Visualization Integration: A crucial part of the project was incorporating intelligent visualizations. The model identifies the most relevant visualization type, and which data to plot for a given query result, providing users with clear and actionable insights. The visualizations are done using various python libraries and those along with the insights are presented to the user.
Error Handling and Retry Mechanism: To ensure the model does not hallucinate or return incorrect results, a robust retry mechanism was added to handle failures gracefully and provide accurate output. SQL Queries have no scope for error, so the model has multiple hooks like list_schema, list_tables, run_sql where it gains context and validates its query before returning to the user.

Challenges we ran into

SQL Query Accuracy: Ensuring that the automatically generated SQL queries were accurate and contextually correct for a wide variety of user queries was a significant challenge.
Model Hallucination: We had to implement measures to prevent the model from hallucinating irrelevant or incorrect outputs, which could lead to data inconsistencies.
Visualization Accuracy: Selecting the most relevant visualization for different types of queries and data sets was difficult, as the model needed to understand both the nature of the data and the user's objectives.
Scaling and Performance: Handling large databases and ensuring the system could scale efficiently while maintaining quick response times presented performance-related challenges.
Fine tuning SQL Model: Fine-tuning the model to ensure it understood the context of the database structure and user queries was a complex process. The challenge was making sure the model not only generated accurate queries but also adapted to varying levels of user expertise.

Accomplishments that we're proud of

Accurate SQL Query Generation: Successfully developed a system that generates highly accurate SQL queries based on user inputs, improving database accessibility for all users. The system has automatic retry strategy in case of errors so it is able to generate accurate results.
Incorporating running the SQL Queries: Our LLM models are not hallucinating any data and actually run the sql queries on a local MySQL database.
Effective Visualization Suggestions: We are proud of the model’s ability to suggest the most appropriate visualizations for diverse data sets, enabling non-technical users to gain powerful insights.
Multi-Model Approach: Shifting to a multi-model setup significantly improved the system’s accuracy and efficiency, ensuring that the right model is applied to the right task.

What we learned

Importance of Task-Specific Models: Using a multi-model approach allowed for much more accurate task-specific solutions. This experience highlighted the power of fine-tuning and tailoring models for specific functionalities.
Balancing Accuracy and Performance: Striking the right balance between accuracy and performance was key. We learned the importance of efficient error handling and system optimization to ensure smooth user experience.
User-Centric Design: The project taught us how to build tools that cater to users with varying technical expertise. The key is creating intuitive interfaces while providing powerful backend functionality.
LLM Use and Programming: It was the first time using LLMs and streamlit for the majority of our team, making it a steep learning curve for all of us.
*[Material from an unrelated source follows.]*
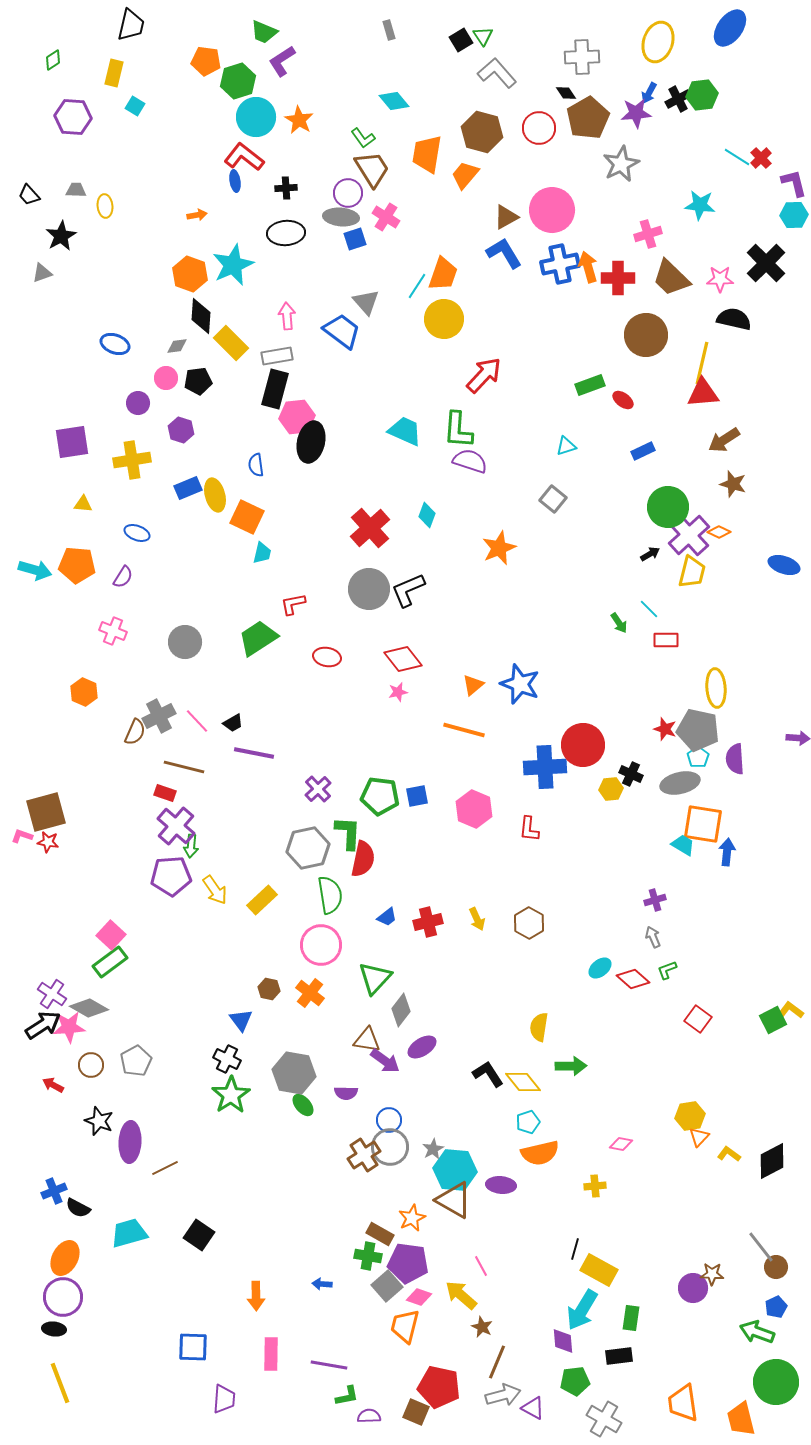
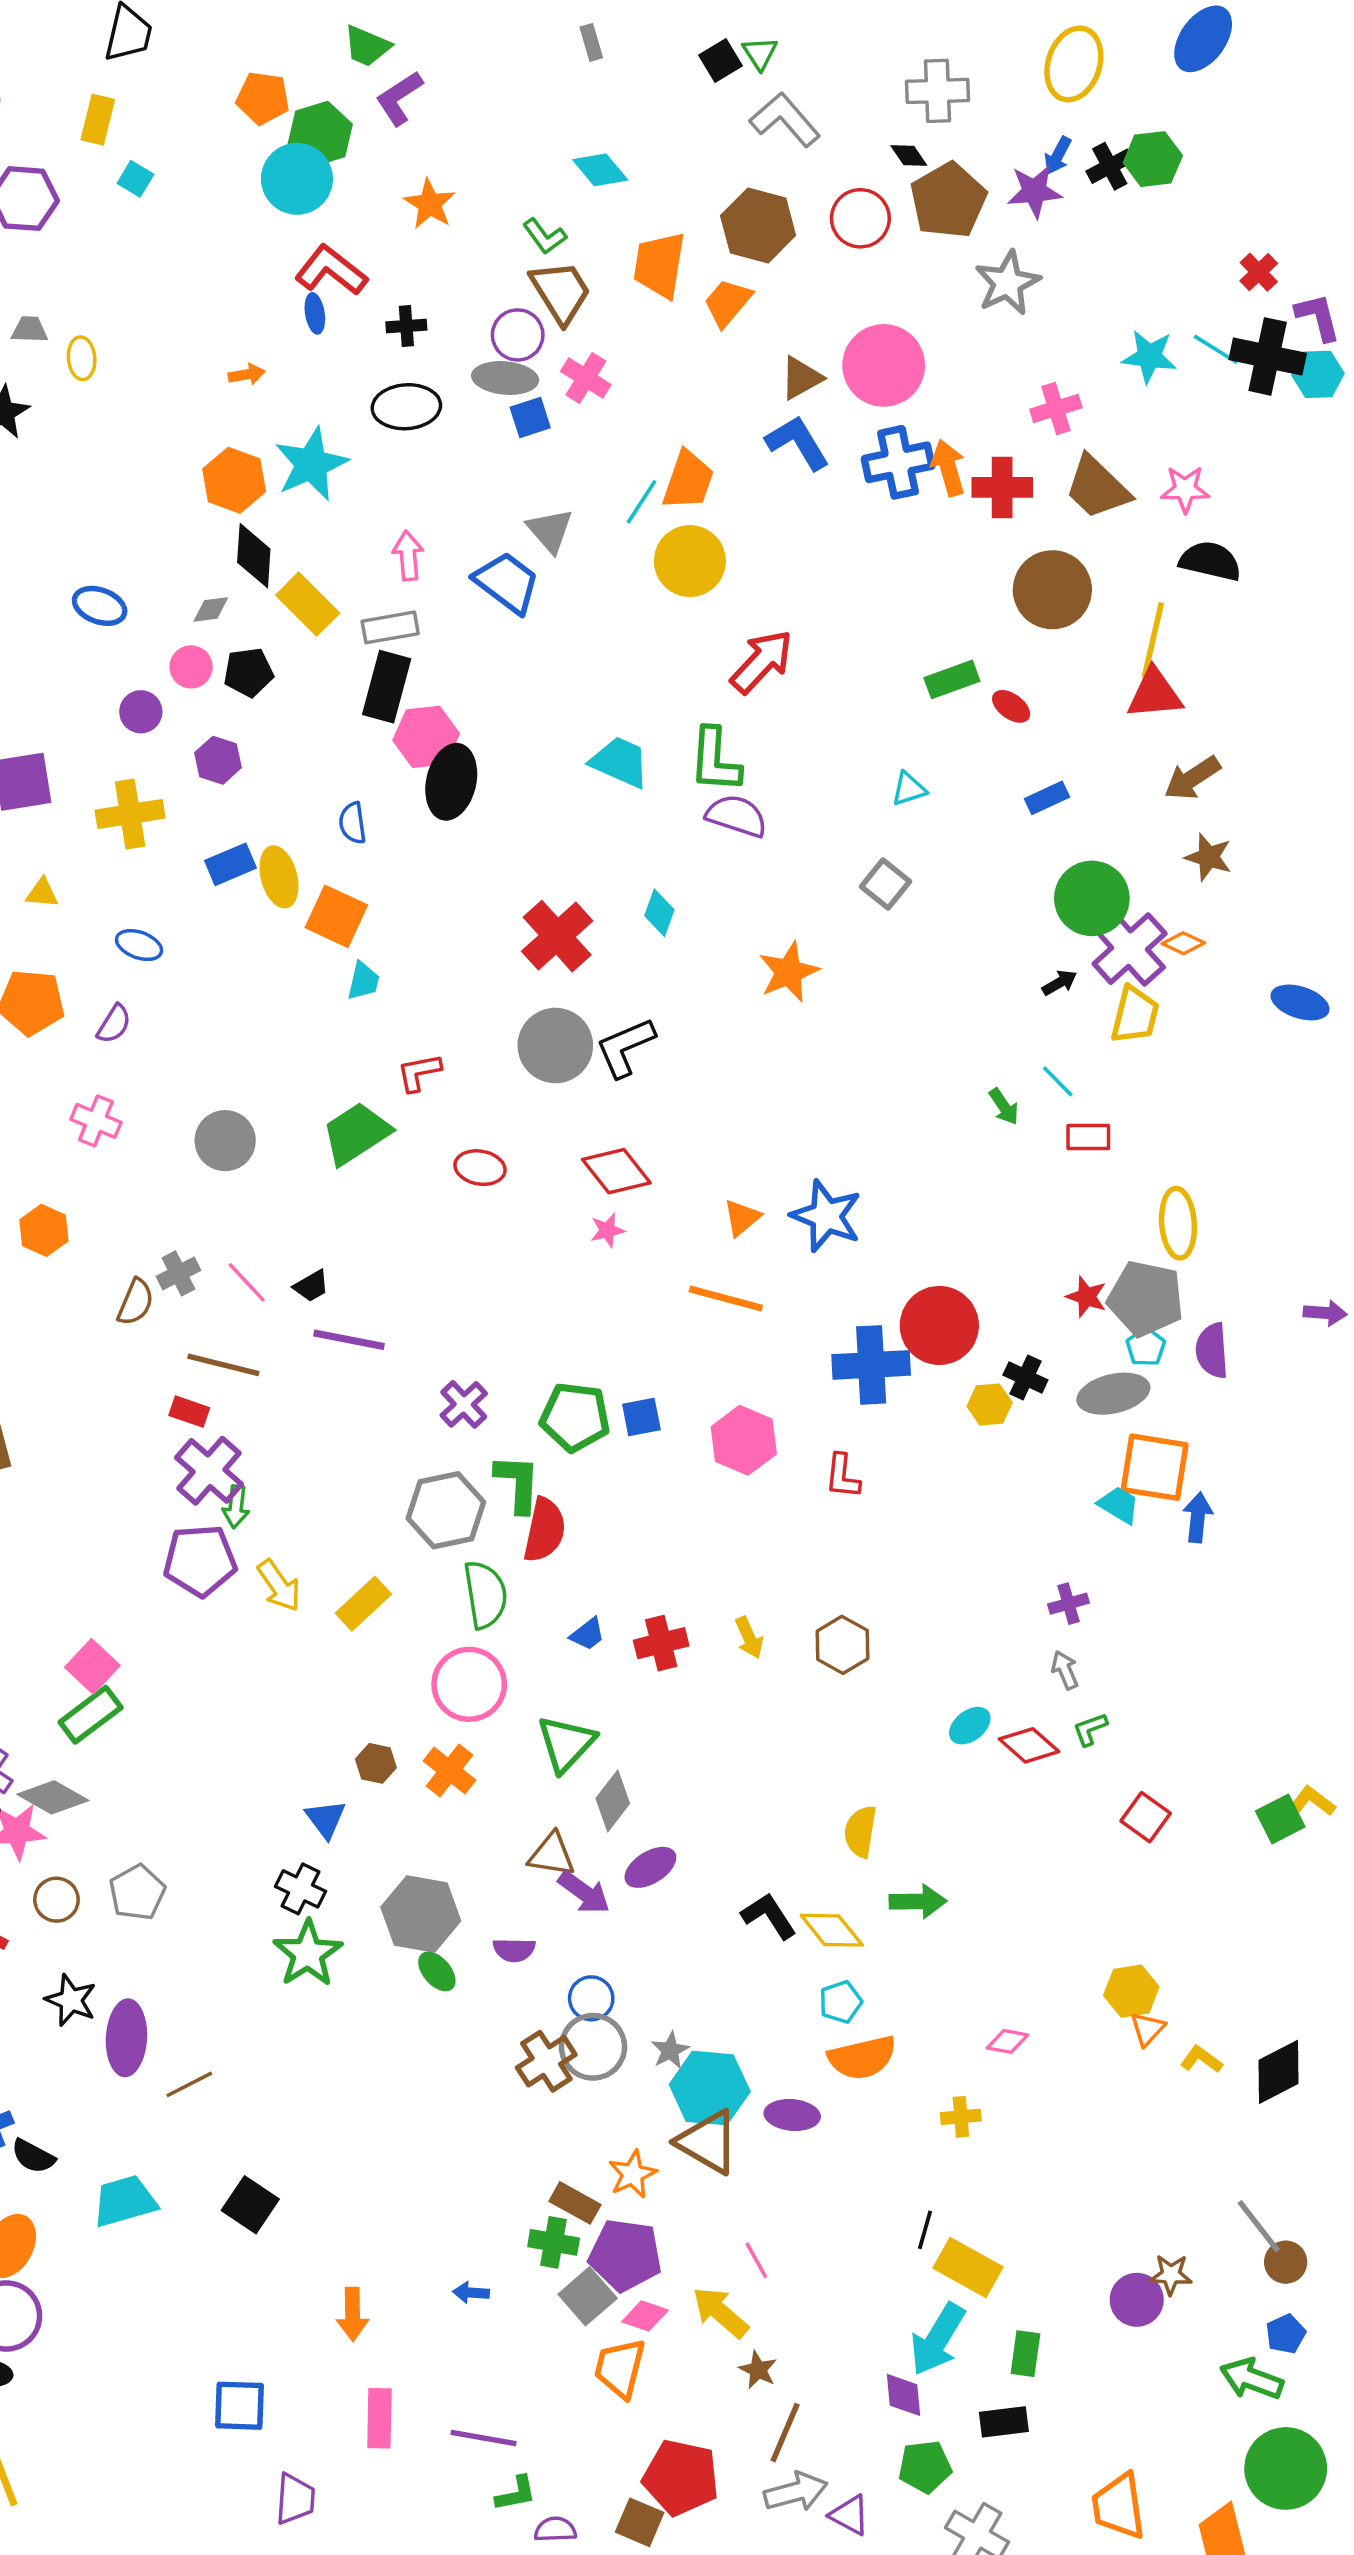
cyan circle: (256, 117) -> (297, 179), moved
cyan line: (737, 157) -> (1216, 349), moved
black cross: (766, 263) -> (1268, 356), moved, turned -33
gray cross: (159, 716) -> (178, 1273), size x0.7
What's next for QueryVision

Extended Database Support: We plan to extend support for even more types of databases, including NoSQL databases, to provide a broader range of users with seamless database management capabilities.
Additional Visualization Types: New types of visualizations will be added to accommodate different data insights and further improve the platform's versatility.
Incorporating Fine-Tuned Models: We aim to continuously improve the accuracy and context understanding of our models, making them even more adept at providing precise and insightful responses.
User Feedback Integration: We will incorporate user feedback to further enhance the user interface and ensure that the tool remains accessible and valuable for all users.